- Instructions to follow: Return every record below exactly; leave out the images.

- Listed records:
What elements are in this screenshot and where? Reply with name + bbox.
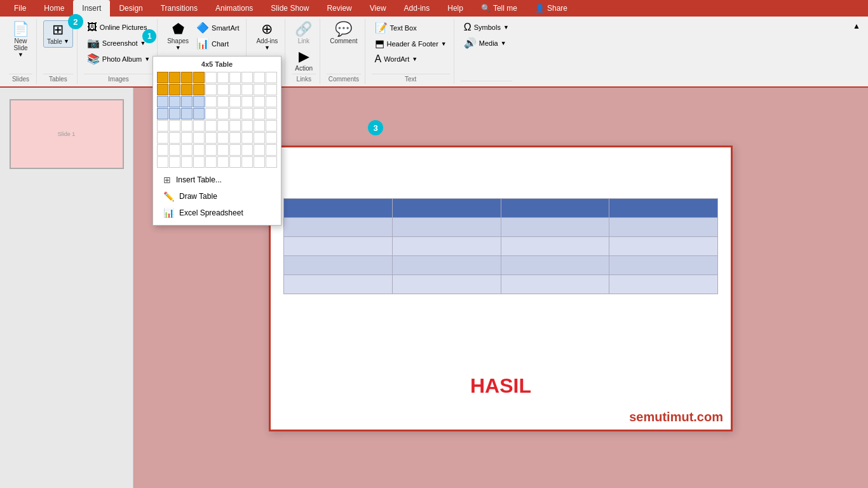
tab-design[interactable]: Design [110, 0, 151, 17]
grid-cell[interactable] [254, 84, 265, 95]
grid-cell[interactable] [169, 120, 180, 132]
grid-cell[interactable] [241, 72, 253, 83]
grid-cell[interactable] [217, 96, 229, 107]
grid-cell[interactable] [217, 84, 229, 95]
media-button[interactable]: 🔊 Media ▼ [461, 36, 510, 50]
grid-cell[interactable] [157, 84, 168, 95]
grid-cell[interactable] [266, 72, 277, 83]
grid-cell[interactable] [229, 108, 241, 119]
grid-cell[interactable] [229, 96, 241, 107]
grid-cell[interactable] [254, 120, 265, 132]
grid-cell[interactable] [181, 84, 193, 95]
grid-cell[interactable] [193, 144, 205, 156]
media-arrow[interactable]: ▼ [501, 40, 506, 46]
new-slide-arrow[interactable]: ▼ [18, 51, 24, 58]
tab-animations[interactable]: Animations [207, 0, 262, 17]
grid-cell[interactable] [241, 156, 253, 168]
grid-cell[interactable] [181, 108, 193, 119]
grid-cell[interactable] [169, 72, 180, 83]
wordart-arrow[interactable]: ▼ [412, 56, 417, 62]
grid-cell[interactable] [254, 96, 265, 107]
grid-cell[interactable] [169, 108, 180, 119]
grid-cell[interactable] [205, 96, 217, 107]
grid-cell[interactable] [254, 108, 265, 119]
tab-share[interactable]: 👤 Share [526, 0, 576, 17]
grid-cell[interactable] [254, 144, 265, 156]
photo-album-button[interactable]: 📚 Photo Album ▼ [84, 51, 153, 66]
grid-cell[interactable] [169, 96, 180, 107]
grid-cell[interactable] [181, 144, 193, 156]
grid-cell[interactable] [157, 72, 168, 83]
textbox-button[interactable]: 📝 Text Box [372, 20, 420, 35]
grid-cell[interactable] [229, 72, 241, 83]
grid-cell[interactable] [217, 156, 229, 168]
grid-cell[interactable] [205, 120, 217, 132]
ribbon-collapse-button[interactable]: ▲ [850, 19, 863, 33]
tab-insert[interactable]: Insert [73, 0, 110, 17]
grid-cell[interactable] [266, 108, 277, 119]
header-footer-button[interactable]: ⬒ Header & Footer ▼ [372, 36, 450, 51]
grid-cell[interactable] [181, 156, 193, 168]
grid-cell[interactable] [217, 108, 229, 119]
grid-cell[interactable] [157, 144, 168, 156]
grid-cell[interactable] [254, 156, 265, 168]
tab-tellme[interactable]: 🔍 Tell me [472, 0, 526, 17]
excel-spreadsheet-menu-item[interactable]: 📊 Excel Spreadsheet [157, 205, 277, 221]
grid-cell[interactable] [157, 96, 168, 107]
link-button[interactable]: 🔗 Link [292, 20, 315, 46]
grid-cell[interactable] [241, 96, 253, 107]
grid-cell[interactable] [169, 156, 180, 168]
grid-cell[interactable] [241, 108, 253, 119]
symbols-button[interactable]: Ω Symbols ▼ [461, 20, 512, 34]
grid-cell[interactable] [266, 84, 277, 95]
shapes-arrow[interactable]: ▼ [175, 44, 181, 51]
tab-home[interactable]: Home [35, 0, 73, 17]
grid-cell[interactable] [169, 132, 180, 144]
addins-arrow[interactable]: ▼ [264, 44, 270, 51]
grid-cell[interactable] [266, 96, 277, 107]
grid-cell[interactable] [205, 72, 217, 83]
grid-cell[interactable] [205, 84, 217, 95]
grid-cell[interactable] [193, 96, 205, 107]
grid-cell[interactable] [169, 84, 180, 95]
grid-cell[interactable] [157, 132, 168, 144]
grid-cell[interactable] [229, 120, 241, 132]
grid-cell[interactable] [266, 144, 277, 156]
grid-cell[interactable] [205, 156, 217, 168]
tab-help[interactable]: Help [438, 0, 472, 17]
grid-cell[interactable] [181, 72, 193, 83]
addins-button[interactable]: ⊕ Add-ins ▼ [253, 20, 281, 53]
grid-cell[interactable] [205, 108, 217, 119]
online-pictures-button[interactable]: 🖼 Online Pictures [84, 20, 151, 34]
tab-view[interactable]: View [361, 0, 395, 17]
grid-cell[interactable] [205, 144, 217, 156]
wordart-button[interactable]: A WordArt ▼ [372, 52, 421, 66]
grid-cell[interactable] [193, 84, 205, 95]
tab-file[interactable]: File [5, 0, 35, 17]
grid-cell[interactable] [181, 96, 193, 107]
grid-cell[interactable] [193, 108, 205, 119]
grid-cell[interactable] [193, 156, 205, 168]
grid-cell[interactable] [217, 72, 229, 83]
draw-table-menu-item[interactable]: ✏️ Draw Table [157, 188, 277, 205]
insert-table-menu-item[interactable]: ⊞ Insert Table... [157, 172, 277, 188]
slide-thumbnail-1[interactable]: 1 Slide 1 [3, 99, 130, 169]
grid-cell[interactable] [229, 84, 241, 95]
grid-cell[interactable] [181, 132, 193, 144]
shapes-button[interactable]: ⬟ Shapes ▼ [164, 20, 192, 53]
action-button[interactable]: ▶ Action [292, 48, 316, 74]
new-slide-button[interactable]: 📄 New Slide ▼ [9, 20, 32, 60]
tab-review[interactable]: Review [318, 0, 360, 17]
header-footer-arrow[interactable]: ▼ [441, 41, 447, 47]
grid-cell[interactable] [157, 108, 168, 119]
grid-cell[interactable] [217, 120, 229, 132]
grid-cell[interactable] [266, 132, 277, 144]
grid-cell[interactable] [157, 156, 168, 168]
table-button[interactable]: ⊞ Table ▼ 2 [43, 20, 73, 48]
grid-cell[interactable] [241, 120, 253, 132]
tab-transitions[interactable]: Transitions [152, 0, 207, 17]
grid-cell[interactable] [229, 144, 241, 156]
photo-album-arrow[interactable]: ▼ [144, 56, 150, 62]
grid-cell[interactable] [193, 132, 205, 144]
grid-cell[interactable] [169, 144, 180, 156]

- Reply to the task:
What elements are in this screenshot and where? Reply with name + bbox.
tab-design[interactable]: Design [110, 0, 151, 17]
grid-cell[interactable] [254, 84, 265, 95]
grid-cell[interactable] [169, 120, 180, 132]
grid-cell[interactable] [241, 72, 253, 83]
grid-cell[interactable] [217, 96, 229, 107]
grid-cell[interactable] [217, 84, 229, 95]
media-button[interactable]: 🔊 Media ▼ [461, 36, 510, 50]
grid-cell[interactable] [157, 84, 168, 95]
grid-cell[interactable] [266, 72, 277, 83]
grid-cell[interactable] [229, 108, 241, 119]
grid-cell[interactable] [229, 96, 241, 107]
grid-cell[interactable] [254, 120, 265, 132]
grid-cell[interactable] [181, 84, 193, 95]
grid-cell[interactable] [193, 144, 205, 156]
media-arrow[interactable]: ▼ [501, 40, 506, 46]
new-slide-arrow[interactable]: ▼ [18, 51, 24, 58]
tab-animations[interactable]: Animations [207, 0, 262, 17]
grid-cell[interactable] [241, 156, 253, 168]
grid-cell[interactable] [181, 108, 193, 119]
grid-cell[interactable] [169, 72, 180, 83]
wordart-arrow[interactable]: ▼ [412, 56, 417, 62]
grid-cell[interactable] [254, 96, 265, 107]
grid-cell[interactable] [169, 108, 180, 119]
grid-cell[interactable] [205, 96, 217, 107]
grid-cell[interactable] [254, 108, 265, 119]
tab-share[interactable]: 👤 Share [526, 0, 576, 17]
grid-cell[interactable] [254, 144, 265, 156]
photo-album-button[interactable]: 📚 Photo Album ▼ [84, 51, 153, 66]
grid-cell[interactable] [169, 96, 180, 107]
grid-cell[interactable] [181, 144, 193, 156]
grid-cell[interactable] [157, 72, 168, 83]
textbox-button[interactable]: 📝 Text Box [372, 20, 420, 35]
grid-cell[interactable] [229, 72, 241, 83]
grid-cell[interactable] [217, 156, 229, 168]
grid-cell[interactable] [205, 120, 217, 132]
ribbon-collapse-button[interactable]: ▲ [850, 19, 863, 33]
tab-insert[interactable]: Insert [73, 0, 110, 17]
grid-cell[interactable] [266, 108, 277, 119]
header-footer-button[interactable]: ⬒ Header & Footer ▼ [372, 36, 450, 51]
grid-cell[interactable] [181, 156, 193, 168]
grid-cell[interactable] [217, 108, 229, 119]
grid-cell[interactable] [157, 144, 168, 156]
grid-cell[interactable] [254, 156, 265, 168]
tab-tellme[interactable]: 🔍 Tell me [472, 0, 526, 17]
excel-spreadsheet-menu-item[interactable]: 📊 Excel Spreadsheet [157, 205, 277, 221]
grid-cell[interactable] [157, 96, 168, 107]
link-button[interactable]: 🔗 Link [292, 20, 315, 46]
grid-cell[interactable] [241, 96, 253, 107]
grid-cell[interactable] [169, 156, 180, 168]
grid-cell[interactable] [241, 108, 253, 119]
symbols-button[interactable]: Ω Symbols ▼ [461, 20, 512, 34]
grid-cell[interactable] [266, 84, 277, 95]
shapes-arrow[interactable]: ▼ [175, 44, 181, 51]
tab-home[interactable]: Home [35, 0, 73, 17]
grid-cell[interactable] [169, 132, 180, 144]
addins-arrow[interactable]: ▼ [264, 44, 270, 51]
grid-cell[interactable] [266, 96, 277, 107]
grid-cell[interactable] [205, 72, 217, 83]
grid-cell[interactable] [205, 84, 217, 95]
grid-cell[interactable] [193, 96, 205, 107]
grid-cell[interactable] [169, 84, 180, 95]
grid-cell[interactable] [157, 132, 168, 144]
grid-cell[interactable] [229, 120, 241, 132]
grid-cell[interactable] [266, 144, 277, 156]
grid-cell[interactable] [205, 156, 217, 168]
tab-help[interactable]: Help [438, 0, 472, 17]
grid-cell[interactable] [181, 72, 193, 83]
addins-button[interactable]: ⊕ Add-ins ▼ [253, 20, 281, 53]
grid-cell[interactable] [205, 108, 217, 119]
online-pictures-button[interactable]: 🖼 Online Pictures [84, 20, 151, 34]
tab-view[interactable]: View [361, 0, 395, 17]
grid-cell[interactable] [205, 144, 217, 156]
wordart-button[interactable]: A WordArt ▼ [372, 52, 421, 66]
grid-cell[interactable] [193, 84, 205, 95]
tab-file[interactable]: File [5, 0, 35, 17]
grid-cell[interactable] [181, 96, 193, 107]
grid-cell[interactable] [193, 108, 205, 119]
grid-cell[interactable] [193, 156, 205, 168]
grid-cell[interactable] [217, 72, 229, 83]
draw-table-menu-item[interactable]: ✏️ Draw Table [157, 188, 277, 205]
insert-table-menu-item[interactable]: ⊞ Insert Table... [157, 172, 277, 188]
slide-thumbnail-1[interactable]: 1 Slide 1 [3, 99, 130, 169]
grid-cell[interactable] [229, 84, 241, 95]
grid-cell[interactable] [181, 132, 193, 144]
shapes-button[interactable]: ⬟ Shapes ▼ [164, 20, 192, 53]
action-button[interactable]: ▶ Action [292, 48, 316, 74]
new-slide-button[interactable]: 📄 New Slide ▼ [9, 20, 32, 60]
tab-review[interactable]: Review [318, 0, 360, 17]
header-footer-arrow[interactable]: ▼ [441, 41, 447, 47]
grid-cell[interactable] [157, 108, 168, 119]
grid-cell[interactable] [217, 120, 229, 132]
grid-cell[interactable] [266, 132, 277, 144]
grid-cell[interactable] [157, 156, 168, 168]
table-button[interactable]: ⊞ Table ▼ 2 [43, 20, 73, 48]
grid-cell[interactable] [241, 120, 253, 132]
tab-transitions[interactable]: Transitions [152, 0, 207, 17]
grid-cell[interactable] [229, 144, 241, 156]
photo-album-arrow[interactable]: ▼ [144, 56, 150, 62]
grid-cell[interactable] [193, 132, 205, 144]
grid-cell[interactable] [169, 144, 180, 156]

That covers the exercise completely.